I haven't posted any recipes lately and thats because I've been having an inner struggle between what is right and wrong. Right now your thinking "Huh?" It's food. What's there to decide?
Well, about a week ago (actually closer to two weeks now) I decided to go look at something that maybe I shouldn't have (but maybe it's for the best) about getting your pet "fixed" . Well the ad I saw wasn't as funny as it looked and was kind of boring but it took me to an animal advocacy website. There began my education on farm animals and what harm has come to them in what some refer to as "factory farming".
What I saw was shocking and disgusting. I had a hard time watching what I saw and could hardly believe that what I was seeing could possibly ever happen. How anyone could treat an animal so awful was astounding to me. So right now your thinking "what did you think happened to them Holly? Their food!" Yes, they are food for many people but does that mean that they cannot die with dignity and the respect that they deserve? Should they not be treated as you would like to be treated? How would you feel if that was your pet? Your dog or cat? And don't say that it wasn't so it doesn't matter because it does. It happens to thousands of cats and dogs in other countries where there not seen as fuzzy little animals with feelings and thoughts. Their seen as food. There beaten with sticks, skinned alive and left to die in a pile of poor other litter animals that could not save themselves.

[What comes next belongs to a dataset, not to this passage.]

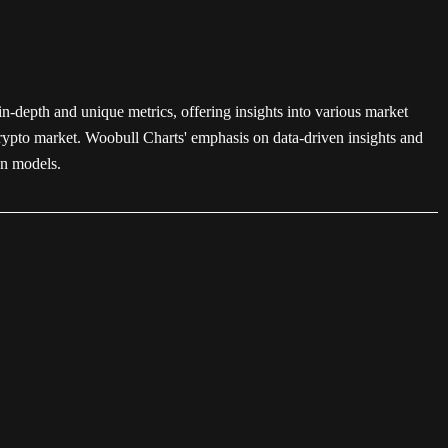
in-depth and unique metrics, offering insights into various market
 crypto market. Woobull Charts' emphasis on data-driven insights and
on models.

I promised myself I would not go into too much detail because I have already made my husband very uncomfortable with what I have learned. I didn't tell him much but enough that he didn't want to hear it anymore. He chooses to be ignorant for the first time that I have ever known him, he would rather be in the dark. As I'm sure many people are and probably would prefer to stay that way. I chose to educate myself. I'm sure everybody is aware that the internet is not the all knowing. There is a lot of information that is depicted in the way that it would suit the story or side that the person chooses to be on.
Anyways, I chose to do the the 30 day Veg pledge. So far it's been okay. I've found some very tasty TVP (textured vegetable protein) faux chicken burgers, and some not so good veggie meatballs (Bleh!). My issue with doing this vegetarian thing is that I hate *HATE* tofu. I don't mean in the ew it's gross way I mean in the way that when I stick it in my mouth my throat closes up and I gag. I've tried it in many ways and have only been able to eat it in chocolate cake. I've thought it was a mind over matter thing and told myself "it's good and it's good for you". It never works though and I feel so defeated by a pile of soy bean goo. So I've been trying to find things that are good substitutes for protein and iron. So far it's been good. But I do still have 21 days to go. You might be laughing at me right now and thinking she'll never be able to do this her entire life she's already counting the days till she's done her experiment. Maybe your right and I won't be able to do this forever, maybe I'll need to go back and watch that awful movie again to give me motivation. But I am going to try. I hope that if nothing else I will be more informed about what I put in my body and especially my sons body. I want him to have the best and if that means that I never eat meat again I will do it.
With my new findings and information that has made me more aware of what I eat, I have chosen to not buy commercially produced meat or eggs. I will buy from a local farmer at the farmer's market. If I can't get there to buy from him it will be a meatless week. I want to only put known organic, humanely raised, no additives put in their food meat in my families bellies. The only reason I'm buying meat at all during this "veg pledge" time is because my hubby refuses to give up his carnivore ways. Although he has been fairly supportive in the way that he still eats what I put in front of him at dinner time and does not make a big stink about it.
I'm going to stop on this topic right now because I get to many thoughts in my head and can never write them down in a way that would make sense to other people and even make sense to me the next day.
On a much happier note, HAPPY BIRTHDAY MY BIG BOY!!! Yes, that's right my little boy that I still remember very clearly bringing into this world has turned one. We had a great little party with balloons and cake and a veggie burger dinner! He doesn't know quite how yet but he is very appreciative of all of his gifts he received. We took him in to have his pictures taken and it went really well. We got a great big smile and a little sly smile. Their so cute. I think he is just the cutest little boy in the world! I'm sure all Mommies think that of their children though.
Tomorrow (or should I say today?)is Thanksgiving, I will be enjoying it without any meat product and thats ok with me. As for the rest of my family they will be stuffing their faces with dead bird. (Haha, supposed to be a little joke). I will enjoy my mashed potaotes and pumpkin pie! Hope you all have a great holiday!